Questa lucida posizione politica è stata irresponsabilmente bollata dallo sgangherato schieramento bipolare: “inaccettabile ricatto” e “indegna provocazione di un manipolo di volgari terroristi”.

Questi politicanti, che un giorno si e uno no si fregiano di essere antifascisti, dimenticano che anche la Resistenza italiana è dovuta ricorrere alla cattura dei nemici per scambiarli coi partigiani prigionieri.
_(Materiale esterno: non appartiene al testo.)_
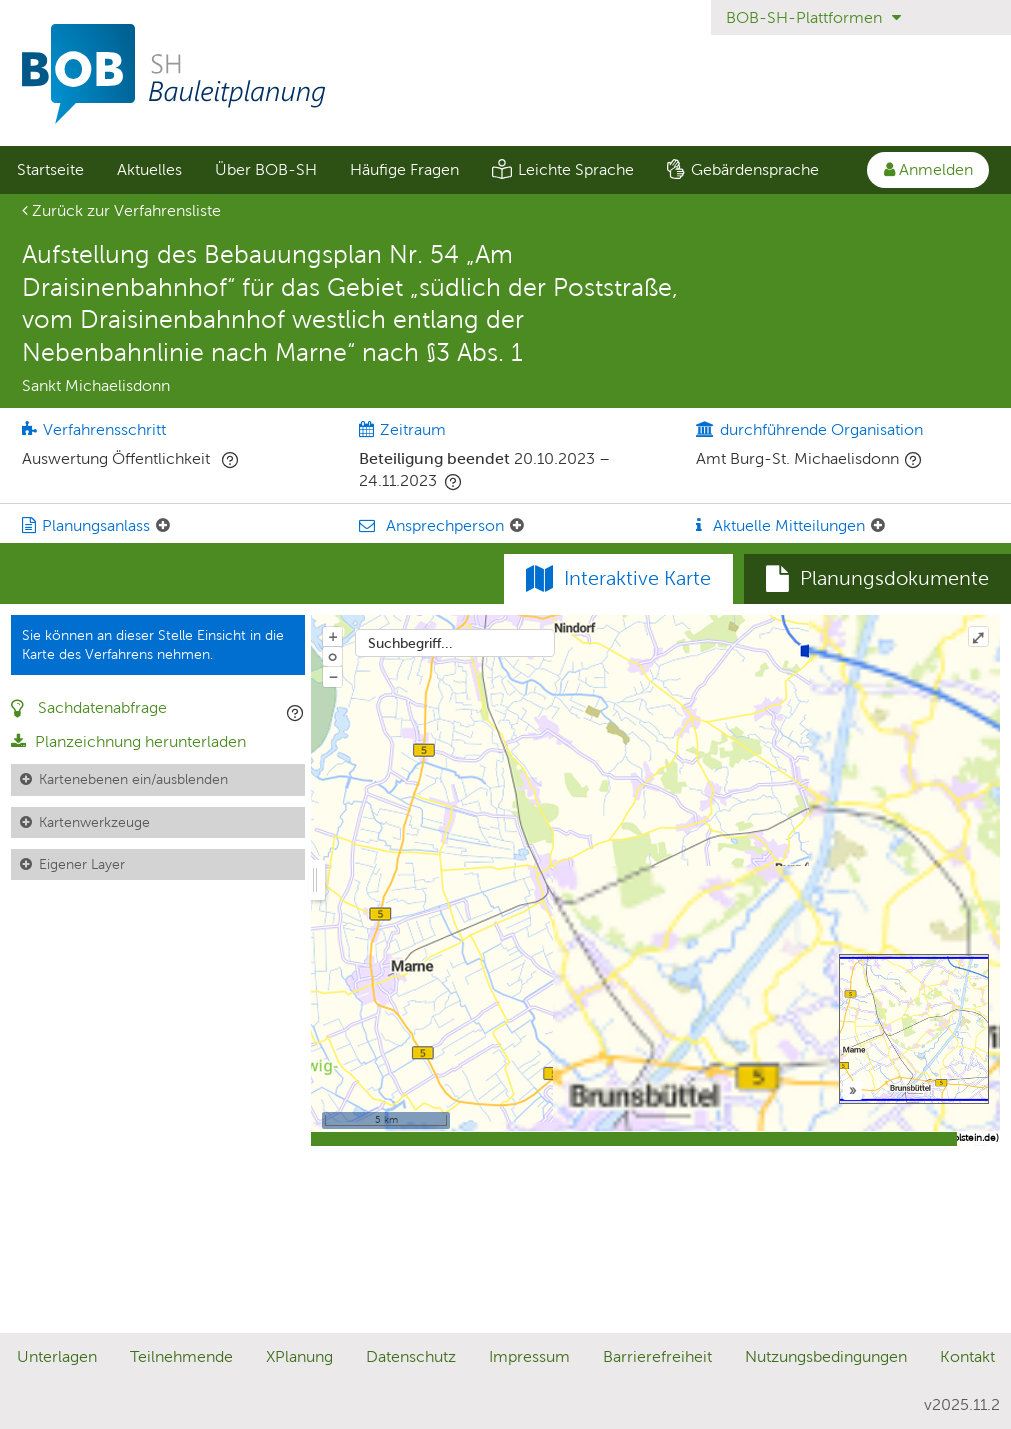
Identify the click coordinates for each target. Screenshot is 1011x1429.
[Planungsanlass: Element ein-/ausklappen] (163, 526)
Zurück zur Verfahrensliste (121, 210)
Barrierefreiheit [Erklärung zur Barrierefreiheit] (657, 1356)
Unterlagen (57, 1356)
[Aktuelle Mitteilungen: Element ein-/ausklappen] (878, 526)
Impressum (529, 1356)
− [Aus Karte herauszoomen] (333, 676)
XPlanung (299, 1356)
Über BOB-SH (266, 169)
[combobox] (455, 643)
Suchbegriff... (410, 643)
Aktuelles (149, 169)
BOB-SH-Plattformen (813, 17)
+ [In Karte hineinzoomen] (333, 636)
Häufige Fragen (404, 169)
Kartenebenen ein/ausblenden (133, 779)
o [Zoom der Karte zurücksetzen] (332, 656)
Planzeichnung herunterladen (128, 741)
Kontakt (967, 1356)
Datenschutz (411, 1356)
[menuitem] (50, 170)
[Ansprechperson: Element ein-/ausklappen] (517, 526)
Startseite (50, 169)
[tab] (877, 579)
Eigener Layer (82, 864)
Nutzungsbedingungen (826, 1356)
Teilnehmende (181, 1356)
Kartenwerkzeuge (94, 822)
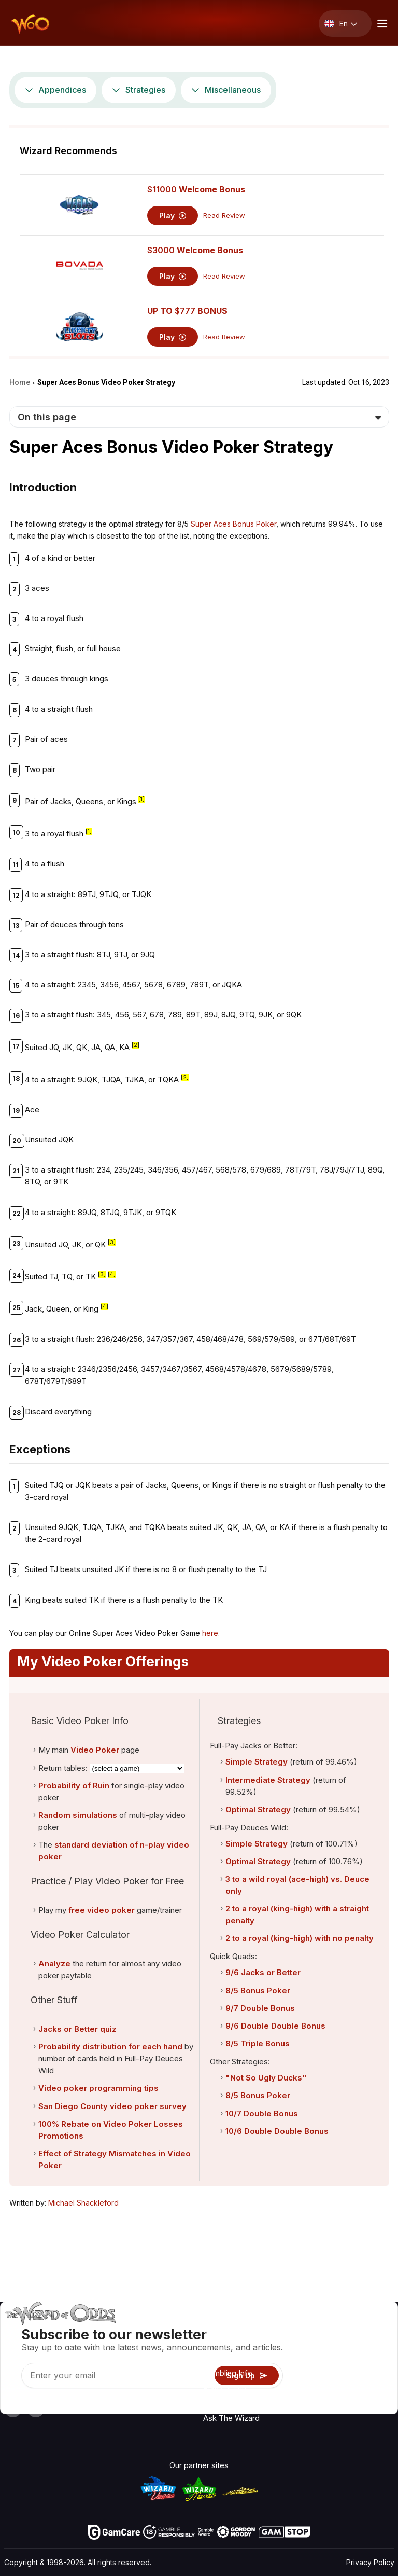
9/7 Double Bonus (260, 2008)
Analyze (54, 1963)
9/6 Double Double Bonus (275, 2026)
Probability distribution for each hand (110, 2046)
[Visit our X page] (36, 2408)
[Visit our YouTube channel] (13, 2408)
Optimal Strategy (258, 1809)
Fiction (369, 2390)
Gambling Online (231, 2403)
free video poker (101, 1910)
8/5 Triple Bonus (257, 2043)
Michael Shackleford (83, 2202)
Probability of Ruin (73, 1785)
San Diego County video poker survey (112, 2106)
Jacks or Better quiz (77, 2029)
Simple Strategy (256, 1762)
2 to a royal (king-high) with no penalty (299, 1938)
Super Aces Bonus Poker (233, 523)
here (210, 1633)
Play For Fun (224, 2388)
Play (173, 215)
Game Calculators (234, 2358)
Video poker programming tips (98, 2088)
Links (315, 2360)
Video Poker (94, 1750)
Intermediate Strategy (267, 1780)
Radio (368, 2330)
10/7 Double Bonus (261, 2113)
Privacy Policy (370, 2562)
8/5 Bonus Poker (257, 1990)
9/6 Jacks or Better (263, 1972)
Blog (366, 2360)
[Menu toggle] (381, 23)
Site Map (373, 2375)
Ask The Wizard (231, 2418)
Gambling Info (227, 2373)
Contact (320, 2345)
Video (368, 2345)
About (316, 2330)
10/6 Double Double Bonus (277, 2131)
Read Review (224, 215)
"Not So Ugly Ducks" (266, 2078)
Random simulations (77, 1815)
L’atteggiamento di questo redivivo e ipocrita “fronte della fermezza” è di una inaudita gravità politica e morale:

- disprezza palesemente la volontà del popolo italiano che a più riprese ha manifestato la sua volontà di pace;
- suona come una cinica condanna a morte dei prigionieri;
- calpesta brutalmente i sentimenti dei familiari dei sequestrati.
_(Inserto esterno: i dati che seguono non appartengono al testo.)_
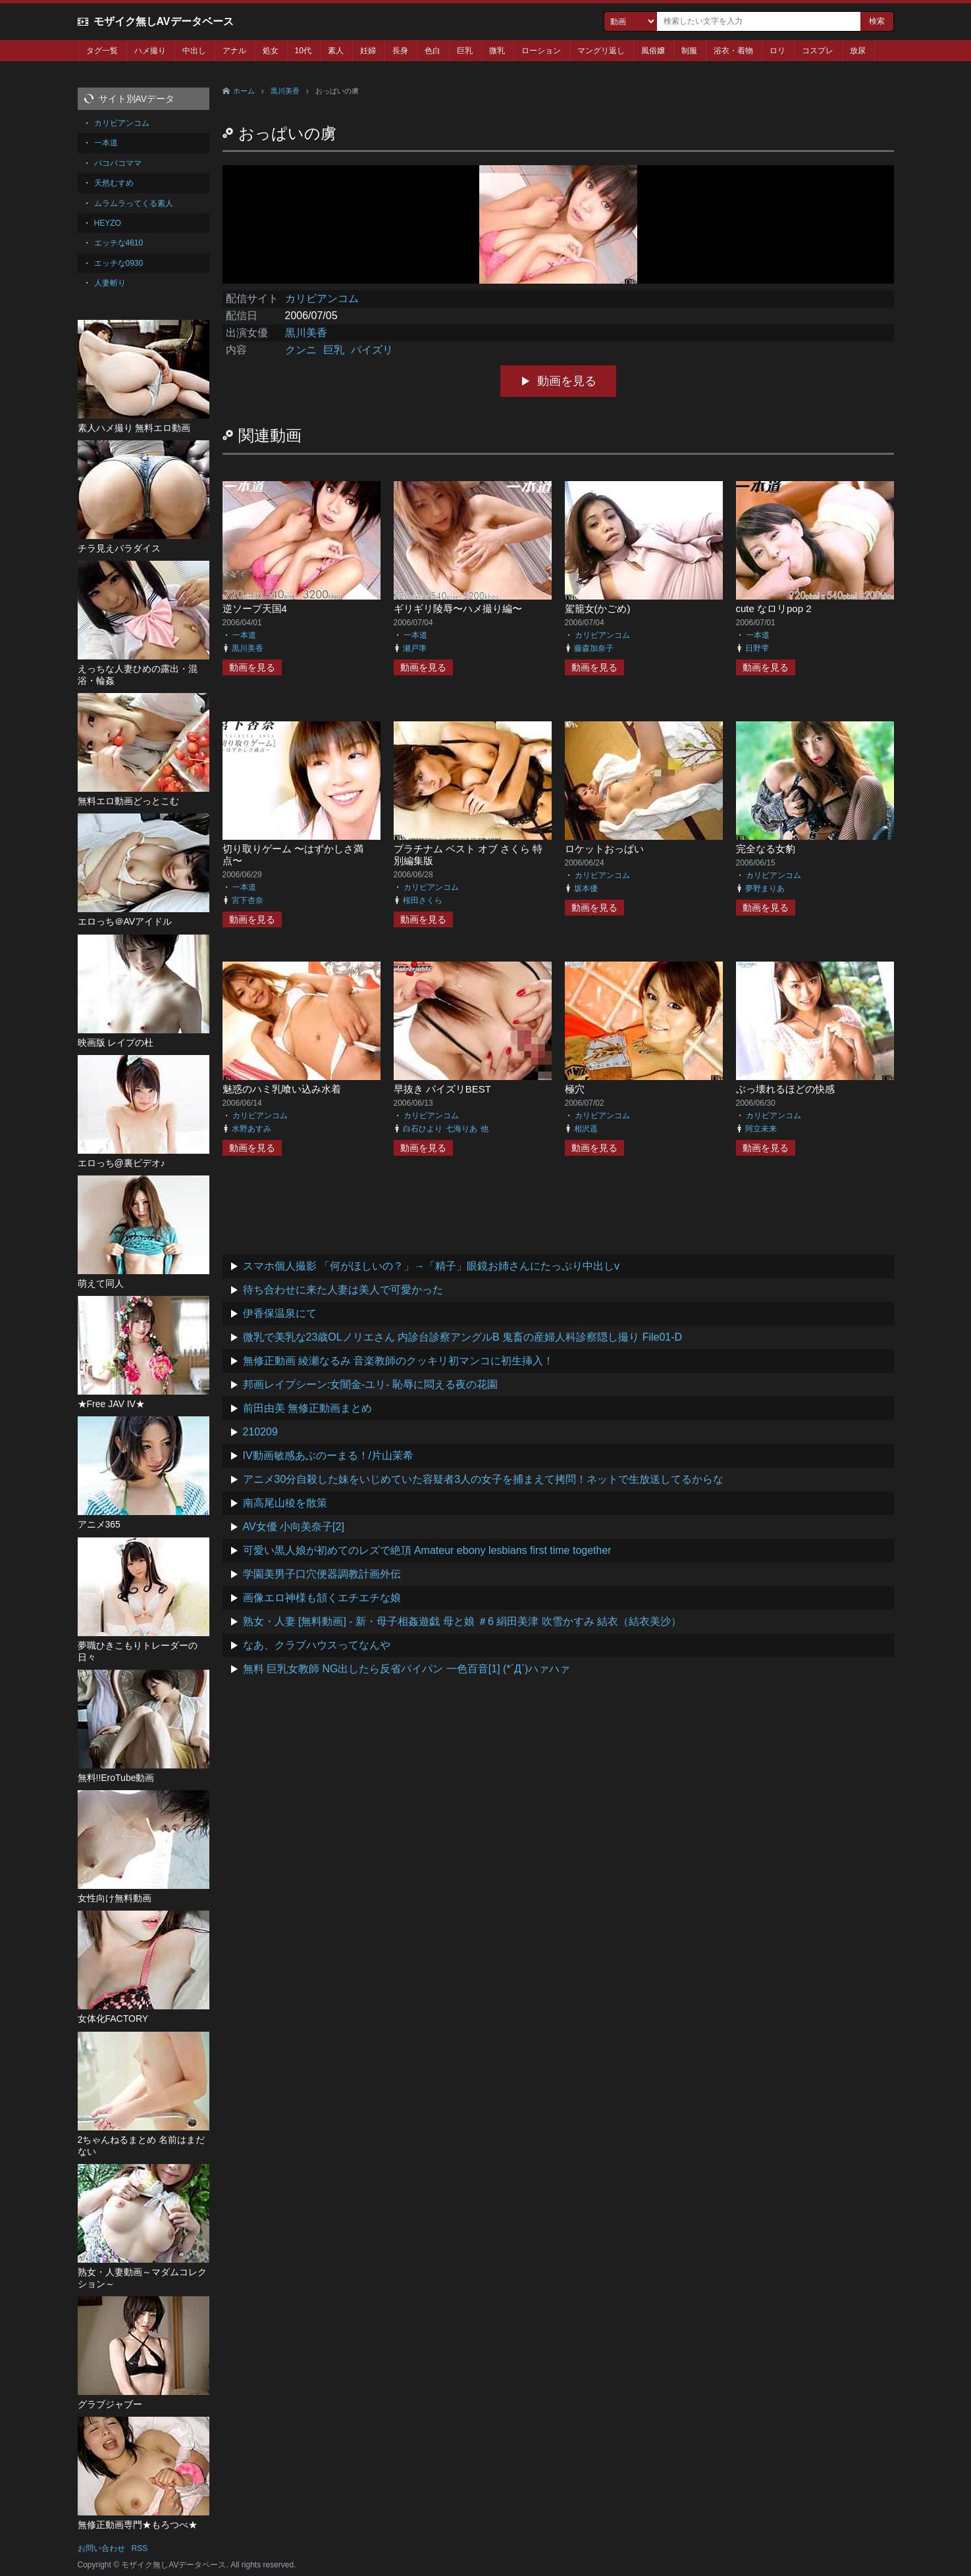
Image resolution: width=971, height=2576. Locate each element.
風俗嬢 (653, 50)
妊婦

L’unico ricatto che abbiamo di fronte è in realtà proprio quello di questo nostrano “fronte della fermezza”, la cui sfrontata sordità verso la legittima lotta del popolo iracheno (che sembra mutuata dai proclami isterici dell’imperatore in pectore G.W. Bush) è una pistola puntata sulla tempia del movimento per la pace, che non da oggi si oppone alla guerra imperialista.

E’ urgente respingere il terrorismo psicologico del regime bipolare asservito ai dettami nordamericani e manifestare subito per chiedere il ritiro dei soldati italiani e porre fine alla sanguinaria occupazione dell’Iraq.

Visto il servilismo di questo Esecutivo imbelle è un bene che la parola passi ora ai cittadini italiani. Di fronte alla scelta tra la pace e la guerra, tra la vita degli italiani catturati e quella del governo Berlusconi essi non esiteranno a fare la cosa giusta: “che muoia Berlusconi e tutti i filistei” con l’elmetto!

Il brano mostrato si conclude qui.